On Saturday morning, there was a memorial service for Franke. The service was held at Grace Community Bible Church in the small Illinois town of Lake Villa, an hour’s drive north of Soldier Field, home of the Bears. (Villa Lake is near the Wisconsin border, but Franke’s root interests have always run north and east, toward Chicago.) The service, available for anyone to watch through the magic of YouTube and lasting nearly two hours, was billed as a “Celebration of Life.” There couldn’t be a more accurate description.
The speakers were all family members and old friends. Franke’s grandfather wore a baseball cap BEEF beyond her lip. He sat down in a white plastic chair next to his wife, Cody’s grandmother. “Gramps” and “Grams,” in the story that unfolded. In the foreground, off the lectern, was Cody’s golf bag and a collection of golf hats, including one from the Masters.

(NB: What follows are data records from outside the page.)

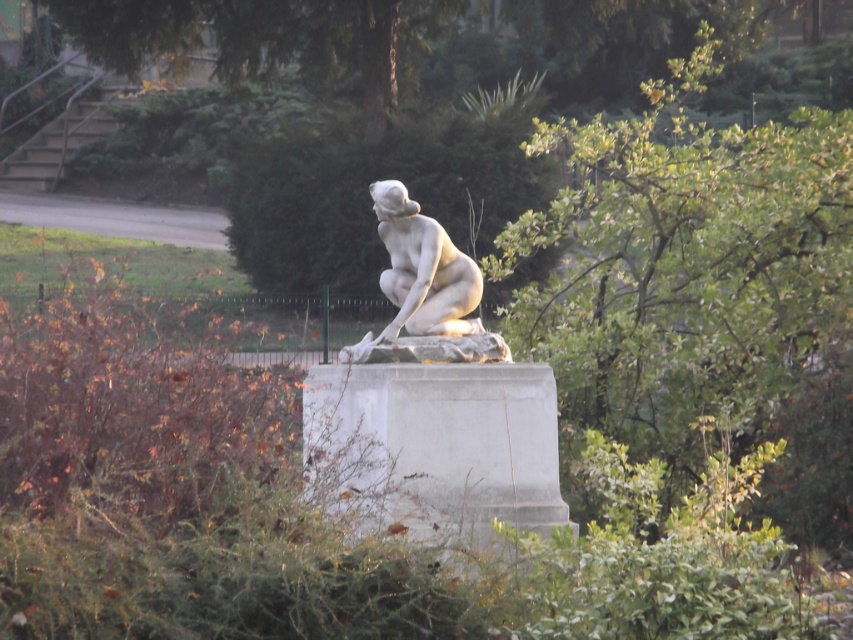 Question: Can you confirm if green leafy tree at upper center is bigger than white marble statue at center?

Choices:
 (A) no
 (B) yes

Answer: (B)

Question: Is green leafy tree at upper center wider than white marble statue at center?

Choices:
 (A) no
 (B) yes

Answer: (B)

Question: Among these objects, which one is farthest from the camera?

Choices:
 (A) white marble statue at center
 (B) green leafy tree at upper center

Answer: (B)

Question: Does green leafy tree at upper center have a lesser width compared to white marble statue at center?

Choices:
 (A) yes
 (B) no

Answer: (B)

Question: Which of the following is the farthest from the observer?

Choices:
 (A) green leafy tree at upper center
 (B) white marble statue at center

Answer: (A)

Question: Which point is closer to the camera taking this photo?

Choices:
 (A) (392, 180)
 (B) (709, 230)

Answer: (A) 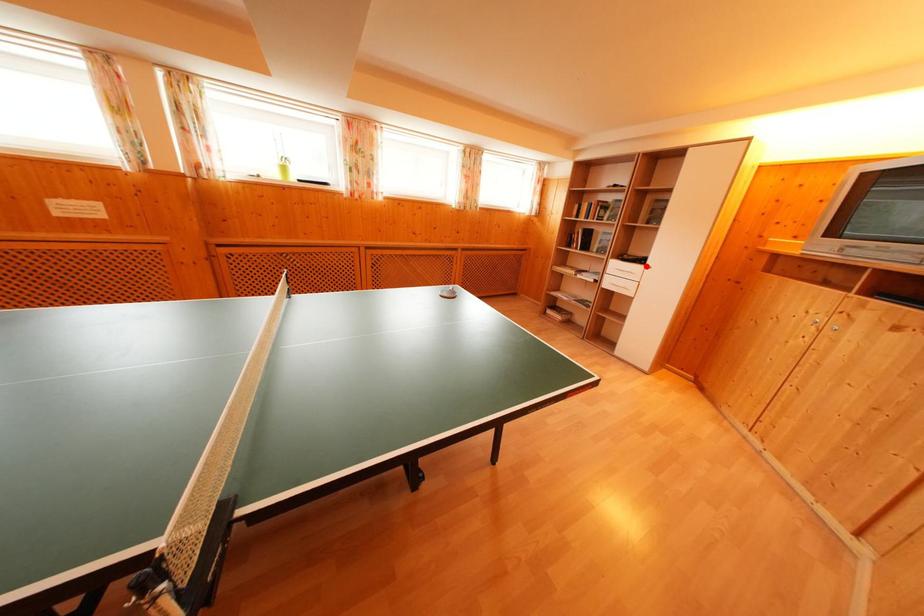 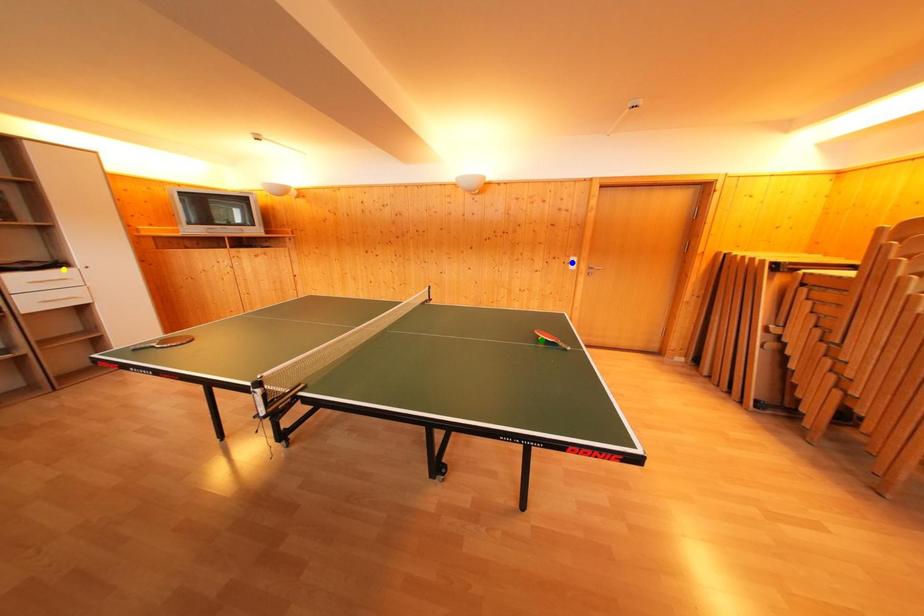 Question: I am providing you with two images of the same scene from different viewpoints. A red point is marked on the first image. You are given multiple points on the second image. Which point in image 2 is actually the same real-world point as the red point in image 1?

Choices:
 (A) green point
 (B) yellow point
 (C) blue point

Answer: (B) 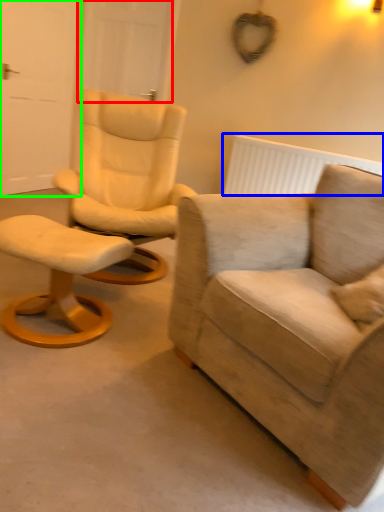 Question: Which is farther away from door (highlighted by a red box)? radiator (highlighted by a blue box) or door (highlighted by a green box)?

Choices:
 (A) radiator
 (B) door

Answer: (A) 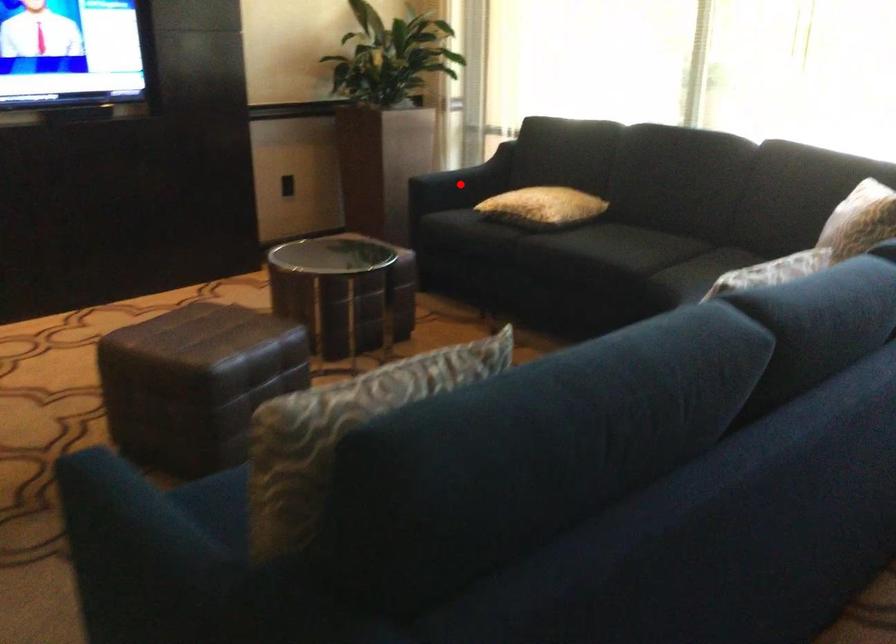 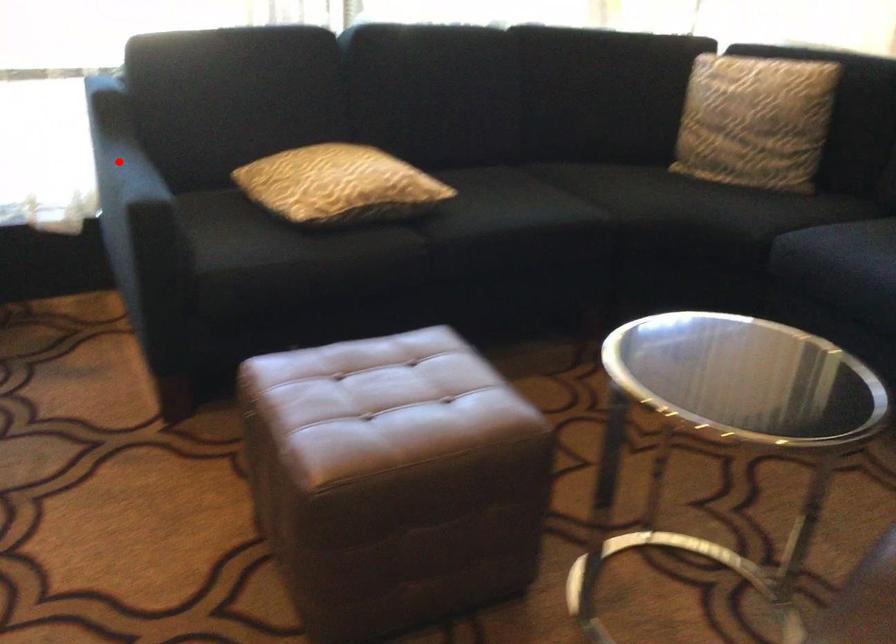 I am providing you with two images of the same scene from different viewpoints. A red point is marked on the first image and another point is marked on the second image. Is the red point in image1 aligned with the point shown in image2?

No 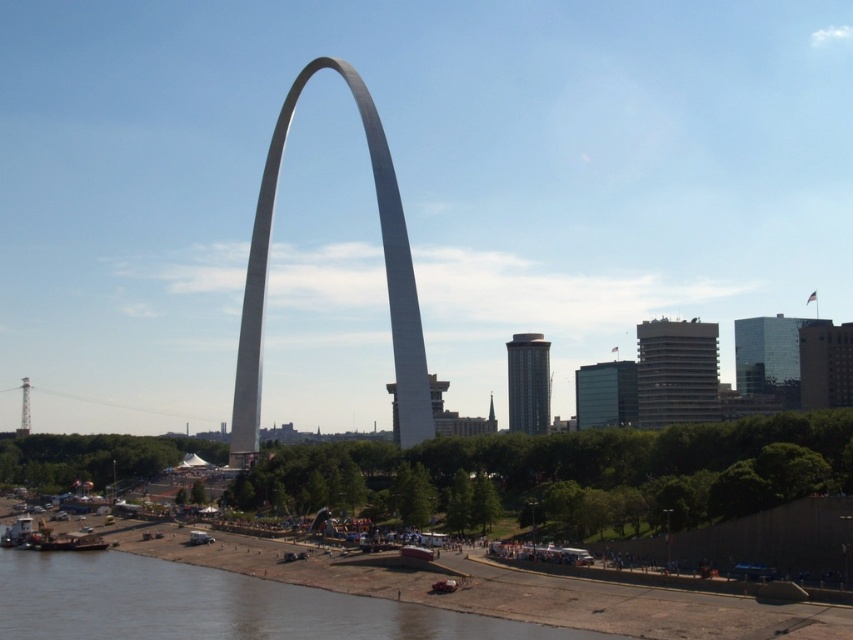 What do you see at coordinates (213, 605) in the screenshot? This screenshot has height=640, width=853. I see `brown sedimentary river at lower center` at bounding box center [213, 605].

Between point (4, 579) and point (366, 124), which one is positioned in front?

Positioned in front is point (4, 579).

Describe the element at coordinates (213, 605) in the screenshot. I see `brown sedimentary river at lower center` at that location.

Identify the location of brown sedimentary river at lower center. This screenshot has width=853, height=640. (213, 605). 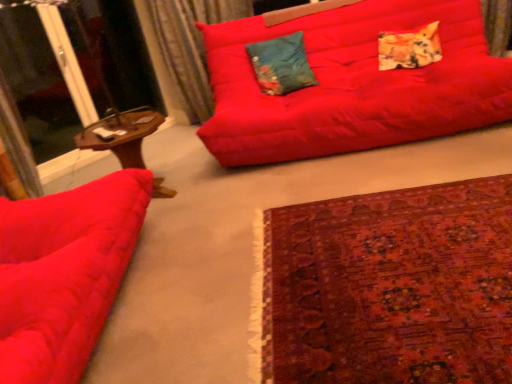 Question: From a real-world perspective, is teal floral cushion at center, which is the 2th pillow from right to left, on top of textured orange-yellow pillow at upper right, arranged as the first pillow when viewed from the right?

Choices:
 (A) no
 (B) yes

Answer: (B)

Question: From the image's perspective, would you say teal floral cushion at center, which is the 2th pillow from right to left, is positioned over textured orange-yellow pillow at upper right, which is the 2th pillow in left-to-right order?

Choices:
 (A) no
 (B) yes

Answer: (A)

Question: Is teal floral cushion at center, the first pillow in the left-to-right sequence, smaller than textured orange-yellow pillow at upper right, which is the 2th pillow in left-to-right order?

Choices:
 (A) yes
 (B) no

Answer: (B)

Question: Is teal floral cushion at center, the first pillow in the left-to-right sequence, at the right side of textured orange-yellow pillow at upper right, arranged as the first pillow when viewed from the right?

Choices:
 (A) yes
 (B) no

Answer: (B)

Question: Does teal floral cushion at center, the first pillow in the left-to-right sequence, appear on the left side of textured orange-yellow pillow at upper right, arranged as the first pillow when viewed from the right?

Choices:
 (A) no
 (B) yes

Answer: (B)

Question: Can you confirm if teal floral cushion at center, which is the 2th pillow from right to left, is bigger than textured orange-yellow pillow at upper right, arranged as the first pillow when viewed from the right?

Choices:
 (A) yes
 (B) no

Answer: (A)

Question: Is transparent glass screen door at upper left further to camera compared to textured orange-yellow pillow at upper right, which is the 2th pillow in left-to-right order?

Choices:
 (A) no
 (B) yes

Answer: (A)

Question: Is transparent glass screen door at upper left thinner than textured orange-yellow pillow at upper right, which is the 2th pillow in left-to-right order?

Choices:
 (A) no
 (B) yes

Answer: (B)

Question: Is transparent glass screen door at upper left turned away from textured orange-yellow pillow at upper right, arranged as the first pillow when viewed from the right?

Choices:
 (A) no
 (B) yes

Answer: (A)

Question: Does transparent glass screen door at upper left have a larger size compared to textured orange-yellow pillow at upper right, which is the 2th pillow in left-to-right order?

Choices:
 (A) no
 (B) yes

Answer: (B)

Question: Is transparent glass screen door at upper left facing towards textured orange-yellow pillow at upper right, which is the 2th pillow in left-to-right order?

Choices:
 (A) yes
 (B) no

Answer: (A)

Question: Would you say transparent glass screen door at upper left is outside textured orange-yellow pillow at upper right, arranged as the first pillow when viewed from the right?

Choices:
 (A) no
 (B) yes

Answer: (B)

Question: From a real-world perspective, is velvet curtain at upper left positioned over matte red studio couch at left, positioned as the second studio couch in right-to-left order, based on gravity?

Choices:
 (A) no
 (B) yes

Answer: (B) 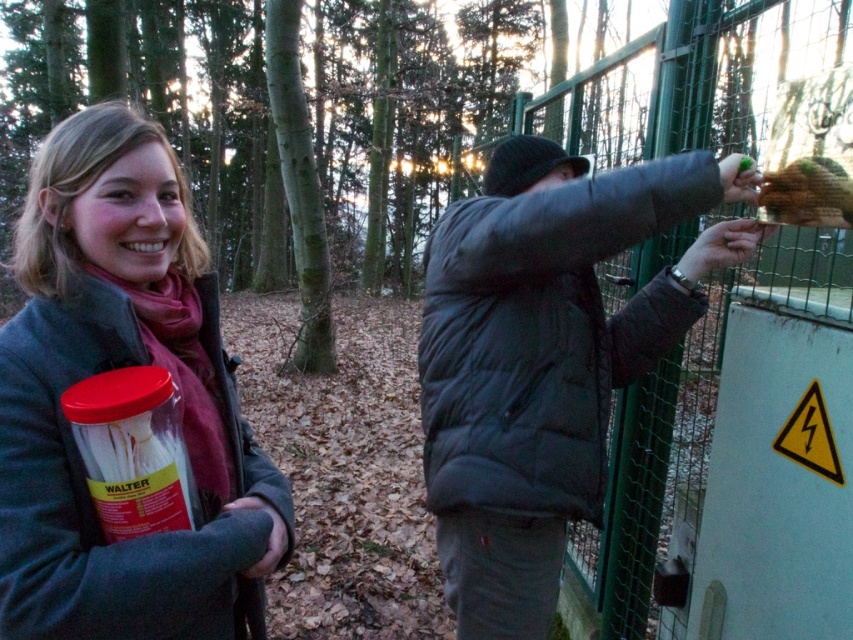 Is matte gray coat at center thinner than green matte food at upper right?

No, matte gray coat at center is not thinner than green matte food at upper right.

Can you confirm if matte gray coat at center is positioned above green matte food at upper right?

No, matte gray coat at center is not above green matte food at upper right.

Where is `matte gray coat at center`? matte gray coat at center is located at coordinates (117, 368).

Where is `matte gray coat at center`? The height and width of the screenshot is (640, 853). matte gray coat at center is located at coordinates (117, 368).

From the picture: Who is more forward, (525, 244) or (798, 161)?

Point (525, 244) is more forward.

Can you confirm if dark gray puffer jacket at center is shorter than green matte food at upper right?

Incorrect, dark gray puffer jacket at center's height does not fall short of green matte food at upper right's.

Which is in front, point (672, 198) or point (805, 161)?

Point (672, 198)

You are a GUI agent. You are given a task and a screenshot of the screen. Output one action in this format:
    pyautogui.click(x=<x>, y=<y>)
    Task: Click on the dark gray puffer jacket at center
    
    Given the screenshot: What is the action you would take?
    pyautogui.click(x=546, y=356)

Which is above, matte gray coat at center or dark gray puffer jacket at center?

matte gray coat at center

Is point (83, 312) positioned after point (491, 474)?

No.

Identify the location of matte gray coat at center. (117, 368). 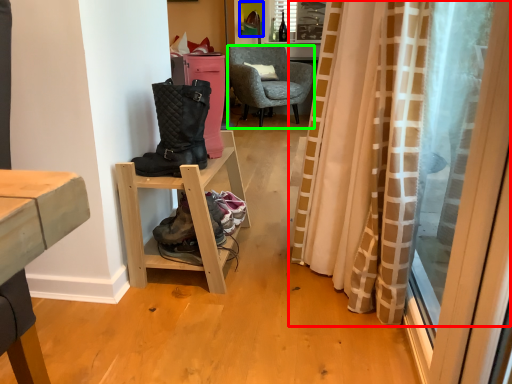 Question: Estimate the real-world distances between objects in this image. Which object is farther from curtain (highlighted by a red box), picture frame (highlighted by a blue box) or chair (highlighted by a green box)?

Choices:
 (A) picture frame
 (B) chair

Answer: (A)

Behind the white plastic chairs, with long white plastic letters, were the words FEED THE FIREa motto of the church.
“Can I hear BIEF!?” Gramps asked the parishioners.
“BEEF!” they shouted in unison.
There were numerous references to Franke’s athletic gifts, for golf, boating and fishing, football, hockey, baseball. (“Don’t slip, Cody!” He slipped.) Also his interest in history and his passion for TV sports. There were more than a few references to his warmth, kindness, selflessness and greatness. His size was part of his personal calling card, along with everything else. He was a package deal. You got it all.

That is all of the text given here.